Disaster Recovery Runbook
Document Type: Standard Operating Procedure — Emergency Reference Audience: T2 / T3 Technicians Last Updated: February 2026 Version: 1.0
1. Purpose
Something catastrophic happened. Server won't boot, hardware failure, ransomware, fire, flood, or an update went sideways and the backups are the only way forward. This document tells you exactly what to do and in what order to get the practice back to operational.
This is not a troubleshooting guide — if you're here, troubleshooting has failed. This is the recovery playbook.
2. Disaster Classification
Before you do anything, classify the disaster. The classification drives the recovery path.
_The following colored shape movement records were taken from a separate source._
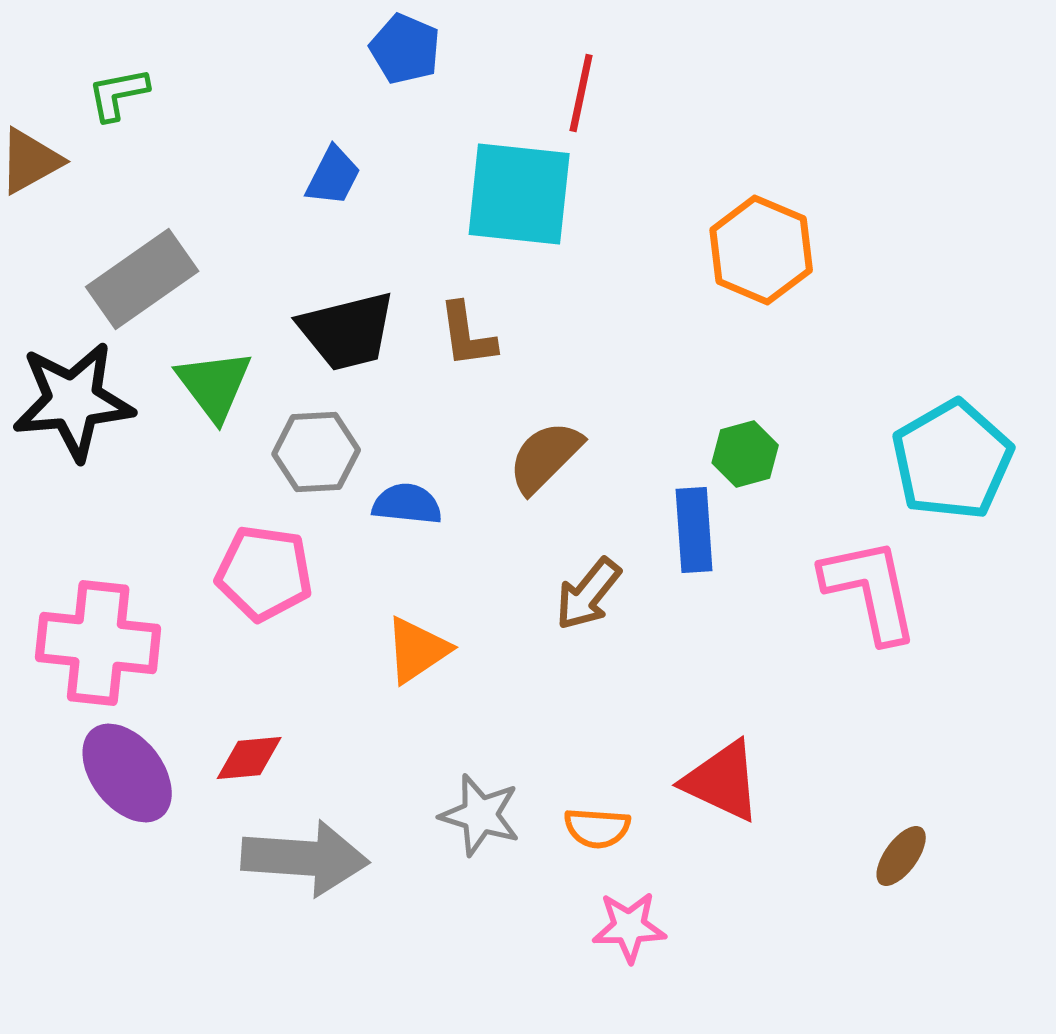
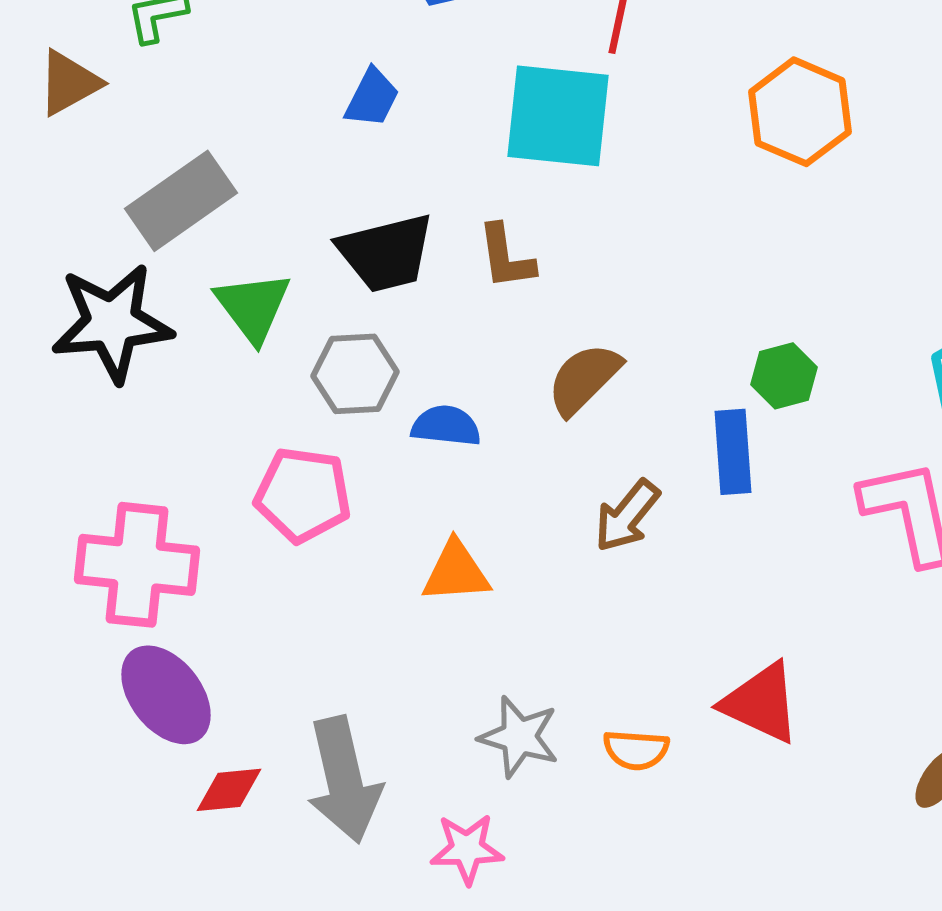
orange hexagon: (761, 250) -> (800, 112), moved
orange triangle: (417, 650) -> (456, 572), turned 30
red diamond: (249, 758) -> (229, 790), moved
gray arrow: (305, 858) -> (344, 780), turned 73
pink star: (629, 927) -> (467, 849), moved

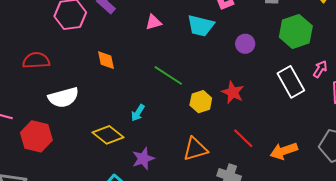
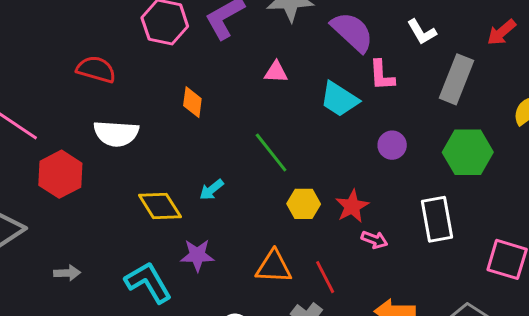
pink arrow: (320, 69) -> (374, 240), moved, turned 60
red line: (243, 138) -> (325, 277), moved

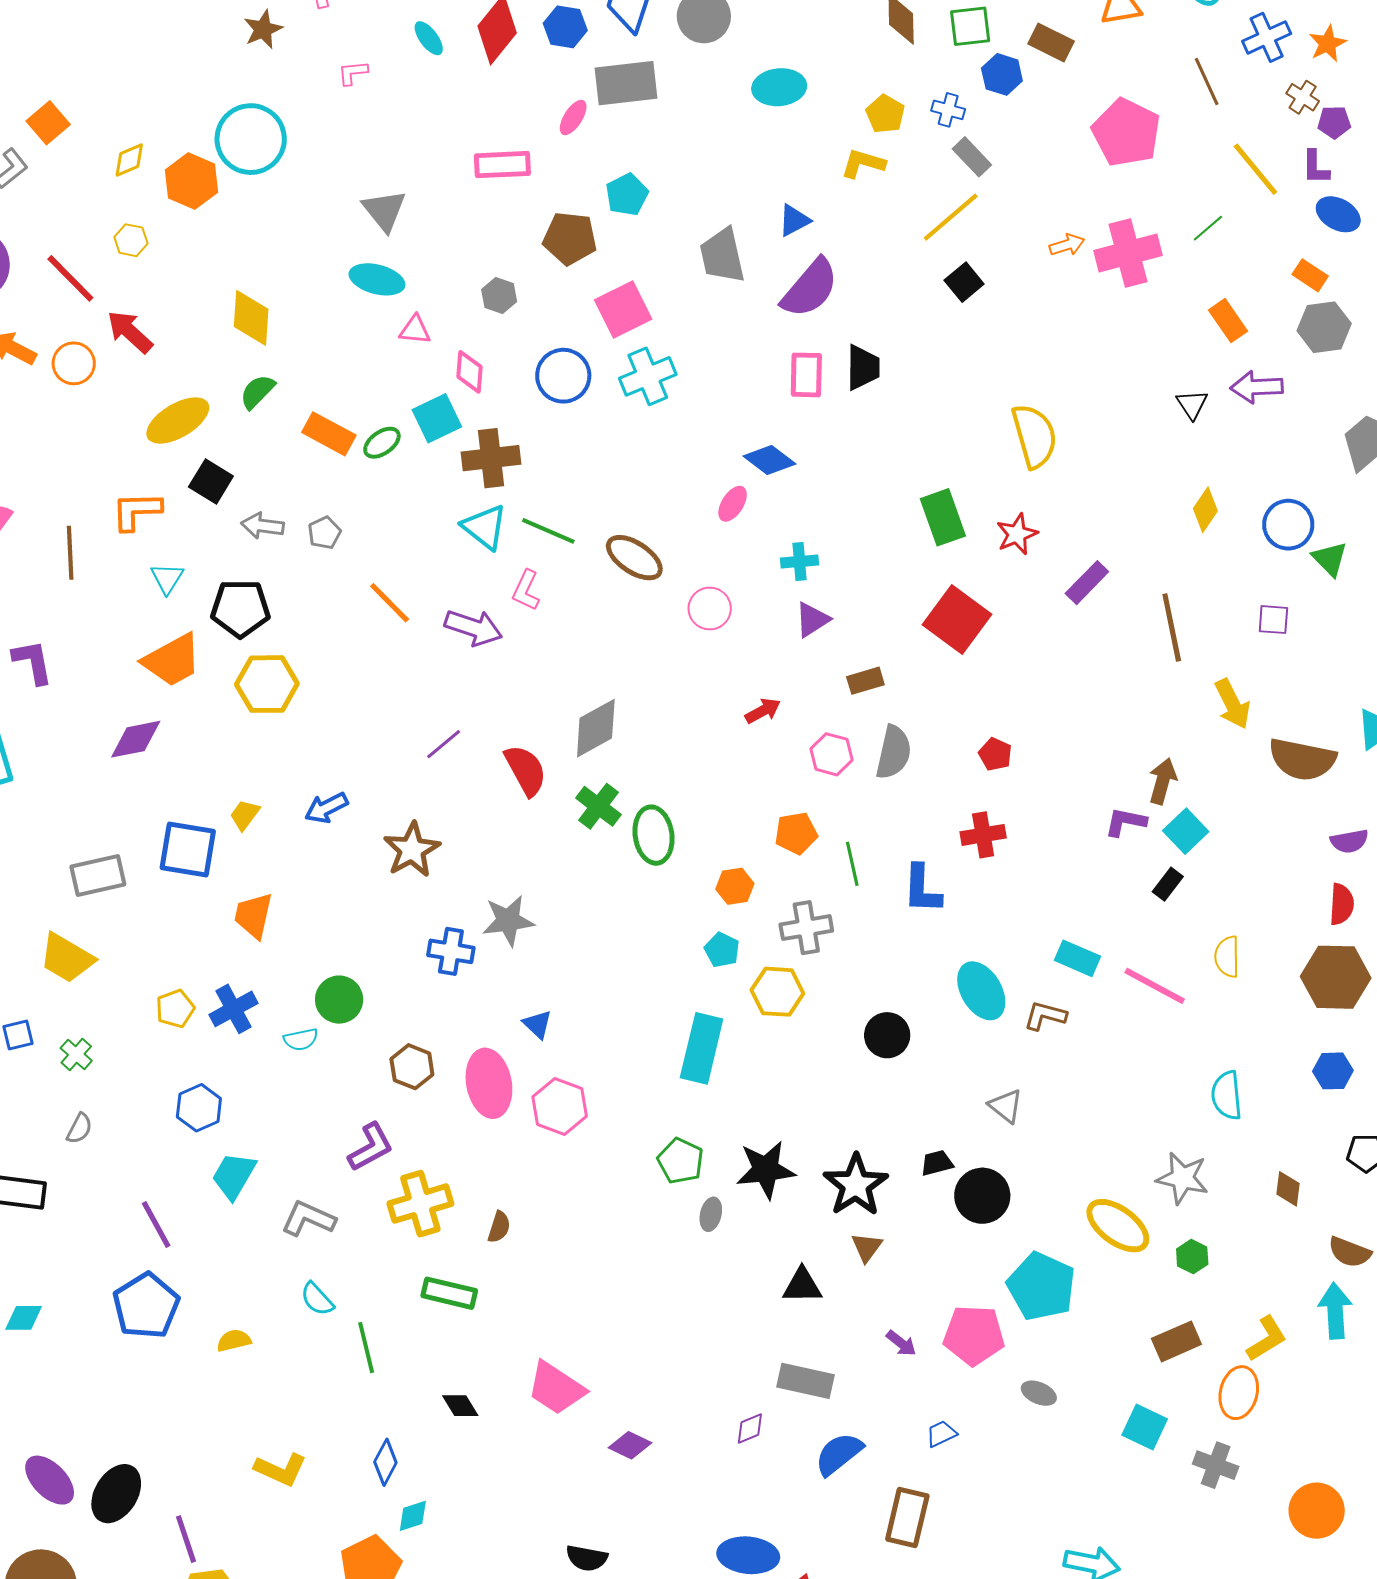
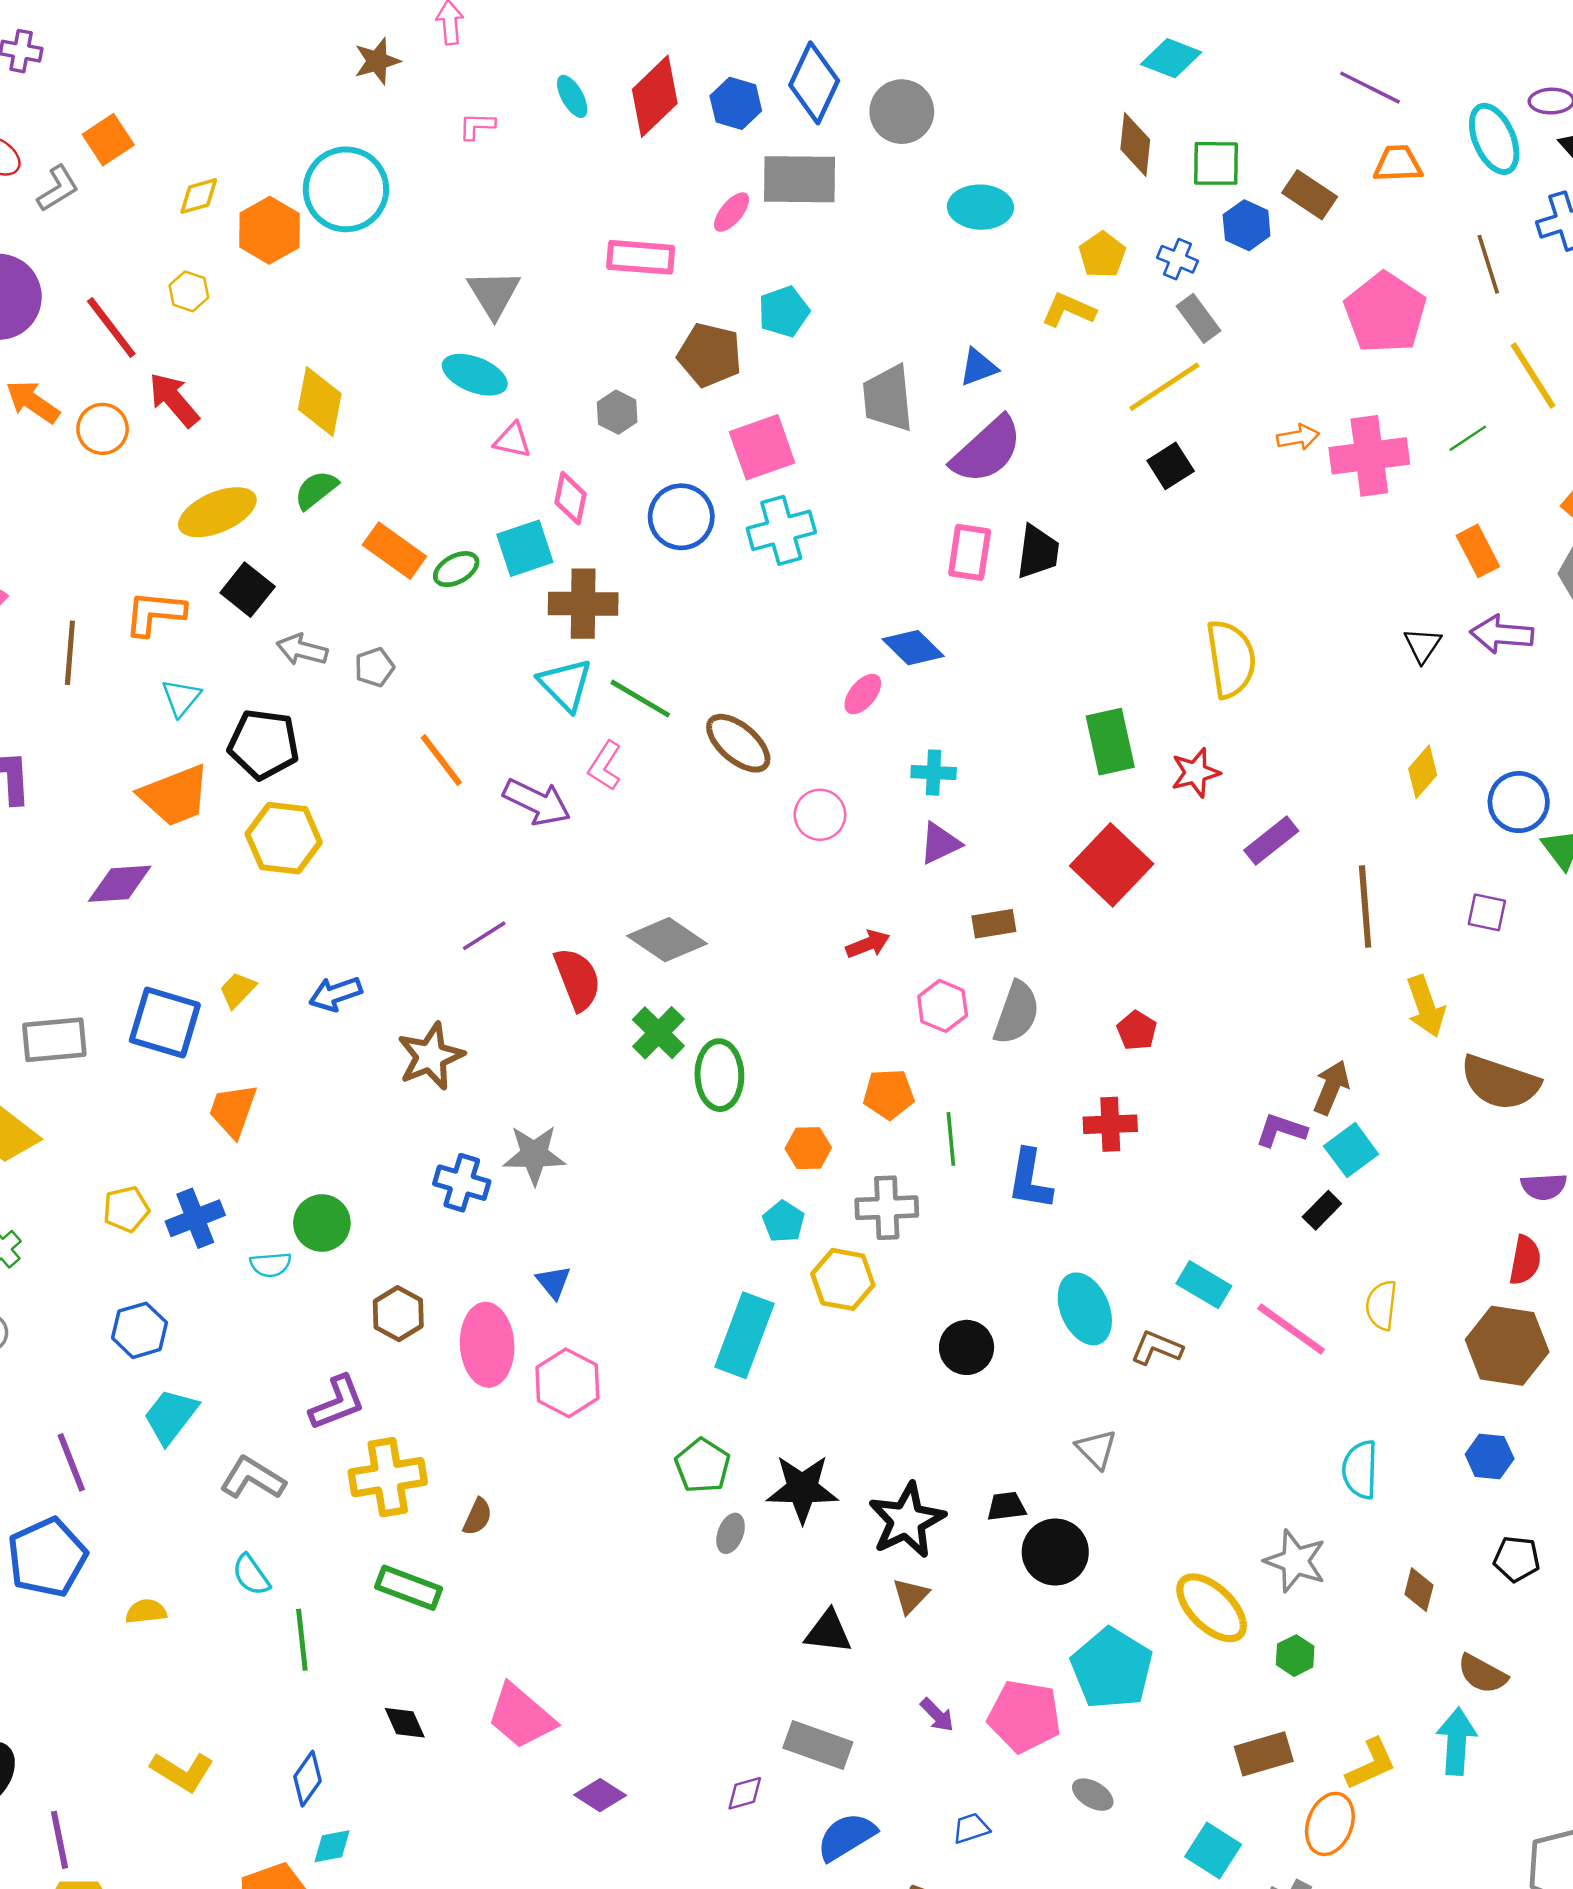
gray diamond: (596, 728) -> (667, 940), turned 56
Classification | Description | Examples | Target Recovery Time |
|---|---|---|---|
Level 1 — Single Application | One application is down, everything else works | Dental software corrupted, database locked, application won't launch after failed update | 1–2 hours |
Level 2 — Single Server | Server is down but network and workstations function | Server hardware failure, OS won't boot, failed Windows Update, VM corruption | 2–4 hours |
Level 3 — Infrastructure | Multiple systems down, network may be affected | Core switch failure, firewall failure, power event + UPS failure | 2–6 hours |
Level 4 — Total Loss | Everything is gone. Hardware destroyed or compromised. | Ransomware (encrypted everything), fire/flood, lightning strike, theft | 4–24 hours |
3. Immediate Actions (All Levels)
Do these first regardless of what happened:
Step | Action | Done? |
|---|---|---|
1 | Notify your manager / T3 lead immediately. Don't try to handle Level 2+ alone. | ☐ |
2 | Open a Priority 1 HALO ticket. Include: client name, what's down, when it happened, what you know so far. | ☐ |
3 | Notify the client. Be honest about what you know: "The server is down. We're working on recovery. I'll update you every 30 minutes." Give them a realistic timeframe, not a hopeful one. NOTE: If you say something like "I will update you every XX minutes" make sure you set a recurring alarm for yourself. Nothing is worse than committing something to a stressed client that you do not honor because you lost track of time. | ☐ |
4 | Assess what's still working. Workstations? Internet? Phones? Email? Identify what the practice can still do while you recover. | ☐ |
5 | Identify the last known good backup. Check Veeam for the most recent successful backup job. Note the timestamp. | ☐ |
6 | Do NOT make changes that could make it worse. Don't format drives, don't reinstall Windows, don't delete anything until you have a recovery plan. | ☐ |
🔴 RANSOMWARE SPECIAL RULE: If this is ransomware — DISCONNECT THE SERVER FROM THE NETWORK IMMEDIATELY. Pull the Ethernet cable. Do NOT power off (forensics may need the RAM state). Do NOT pay the ransom. Do NOT attempt to decrypt. Notify management and begin the Level 4 recovery path. Document everything you see.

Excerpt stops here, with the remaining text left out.